"Oh shit."

If this would not be your reaction to the words Arthur had just spoken to Gonzalo and I at the beginning of September on the Hop en Grut farm, then you are indeed a better person than either of us.

"On Monday there will be twenty 12-year-olds arriving at the farm. They will be staying for one week. You will be partly responsible for looking after and working with them. We'll talk more about it later." Arthur walked away with his wooden shoes, fit for a giant, leaving a thundering click or clack behind with each step.

Arthur had a working arrangement with the Waldorf school of Groningen that had been going on for some years. Each year a group of new classmates would start their school year off with a week of camping and farming. The Waldorf schools and the students at them are different from any others. The schools are anthroposophical and focus on creative, imaginative development of students with teachings from instructors who have more say in the curriculum - taught at a higher level.

Being in touch with nature was at the heart of this one week farm adventure for these students, but I couldn't help but observe the bonding that was continuously strengthening during their stay. These students would be classmates with only each other for the next six years. By the time school would finish for them, they would be more like brothers and sisters, each and every one of them. (Later, in Italy, I would see my theory on this different school structure come to life at a class reunion of 40-somes. It was much more like a family reunion. Amazing. More on that later.) If a trip of this nature was mandatory for students in the US at the beginning of each year, I could almost guarantee a drastic drop in bullying, outcast situations, dropouts, etc. To share such a unique and challenging event together when they were just meeting clearly set the perfect groundwork for friendship and respect upon return to reality.

I can't say that my initial "oh shit" reaction would be any different today if a similar situation were proposed, but I can say that when the short week was over, I was sad to see each and every one of the students ride their bicycles away from the farm. Thanks to the excellent English speaking of at least 1/2 of the children, we had all been able to bond a good bit - bond over games, furry pets, and even lost teeth.

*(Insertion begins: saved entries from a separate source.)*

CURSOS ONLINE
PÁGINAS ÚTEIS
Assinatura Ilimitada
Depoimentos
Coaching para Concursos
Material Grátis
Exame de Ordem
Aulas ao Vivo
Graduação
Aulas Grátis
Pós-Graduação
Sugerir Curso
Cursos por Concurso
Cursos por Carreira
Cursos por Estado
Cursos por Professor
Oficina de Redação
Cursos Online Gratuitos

A typical day during their stay would start with a breakfast in the middle of the big meadow where bread and various sugary spreads were passed around the table. It was at this table that I was introduced to Speculoos - essentially a traditional Dutch cookie in the form and consistency of peanut butter - a disgusting but wonderful introduction it was. Another toast topping favorite during these mornings was a sprinkle like candy, Hagelslag, which Arthur lovingly referred to as "cut-up woman's dress" due to it's sometimes multicolored pieces. "Pass the cut up woman's dress, please."

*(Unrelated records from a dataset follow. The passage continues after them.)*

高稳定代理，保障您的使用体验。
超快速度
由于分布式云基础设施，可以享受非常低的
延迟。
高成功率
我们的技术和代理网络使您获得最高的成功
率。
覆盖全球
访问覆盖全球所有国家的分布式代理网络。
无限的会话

The children were divided into three working groups and after breakfast, we got to it. Alternating tasks, the groups would go to their daily assigned post. One group reported to Inga, a teacher from their school, in the barn. This particular barn belonged to the sheep and a few days before the class arrived G and I spent an afternoon transforming it from a shit cabin (literal shit) to a working, outdoor kitchen. Work for that day's lunch was done by the children with Inga's instruction and began right after breakfast with most ingredients coming from the Hop en Grut garden. Arthur, myself, and many of the students (who Arthur says have "cool hippie parents") were vegetarian. The meals were catered to us with absolutely no "I miss meat" complaints from the others.

Another group would report to Arthur at the GIANT compost pile each day. Work there was to completely turn the compost and remove what was finished to a new pile closer to the garden. In the weeks to follow, it would be my work to prepare the garden soil for winter and cover grow plots with this compost pile. The children would often try to get away with not being in the compost group. It was indeed, another "shitty" job.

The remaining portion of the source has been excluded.